With Baby’s personal mix of songs helping him to zone in while he works, while carrying sentimental significance for him, there are traces of Star-Lord’s awesome mix from Guardians of the Galaxy. It turns out that Wright consulted director James Gunn to make sure there wasn’t any overlap between the tracks featured in Baby Driver and those used in Guardians of the Galaxy Vol. 2. Artistes like the Jon Spencer Blues Explosion, The Commodores, T. Rex, Beck, Martha and the Vandellas and, of course, Simon and Garfunkel all show up on the soundtrack, making this something of a hybrid jukebox musical action movie. It’s a clever, unique effect.

Elgort’s Baby is one of the more memorable original protagonists in recent memory. There are elements to him we’ve seen before in many a crime thriller: he’s got a tragic past, is embarking on the fabled ‘one last job’, has a parental figure who disapproves of his job, and falls in love with a woman from whom he tries to hide his unlawful ways. Even so, there’s a resonant freshness to the character, as if Wright has remixed said elements. Baby is laconic and withdrawn, existing in his own world created with the assistance of music. ‘Tough’ isn’t the first adjective that springs to mind when describing Elgort, but Baby exudes toughness of a non-traditional sort. The character is roguish, charming and endearing with Elgort having to try too hard at all.

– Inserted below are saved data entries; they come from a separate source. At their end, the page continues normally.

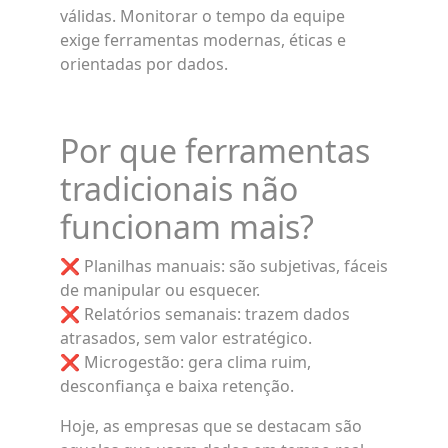
válidas. Monitorar o tempo da equipe
exige ferramentas modernas, éticas e
orientadas por dados.
Por que ferramentas
tradicionais não
funcionam mais?
❌ Planilhas manuais: são subjetivas, fáceis
de manipular ou esquecer.
❌ Relatórios semanais: trazem dados
atrasados, sem valor estratégico.
❌ Microgestão: gera clima ruim,
desconfiança e baixa retenção.
Hoje, as empresas que se destacam são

The film’s supporting cast is stacked with talent. James exudes a somewhat old-fashioned girl-next-door sweetness, and while the romance between Baby and Debora unfolds predictably enough, it is still achingly romantic. Emma Stone was initially cast in the role, but left due to scheduling conflicts with La La Land. The character isn’t given the greatest amount of agency, and for most of the film remains an observer, but she plays a crucial role in the movie’s conclusion.

Spacey is Spacey: slyly terrifying and having the time of his life, while displaying commendable restraint. Hamm, Foxx and Bernthal all have their moments, with Foxx being especially easy to dislike as a bank robber who is instantly antipathic towards Baby. The characters who surround Baby are over-the-top, but that never undercuts their capability to be truly terrifying. By the film’s climactic confrontation, Baby Driver dispenses with the humour, and that sequence is intense and brutal. It’s a little jarring, but that turn is mostly well-earned. CJ Jones, who plays Baby’s kindly deaf foster father Joseph, is deaf in real life and is an activist for deaf awareness causes.

Baby Driver is the work of an auteur at the top of his game, with Wright’s stamp on it from beginning to end. The filmmaker makes numerous canny, inspired decisions, and pulls them off with stunning aplomb. Instead of coming off as smug and self-indulgent, it packs in a great deal of heart, feeling polished yet personal. It’s a deliriously good time that’s also deliriously good filmmaking.

SUMMARY: Edgar Wright fires on all cylinders, creating a superb slice of entertainment that’s a visual and aural delight. Baby Driver is also the best showcase for Ansel Elgort’s star power yet.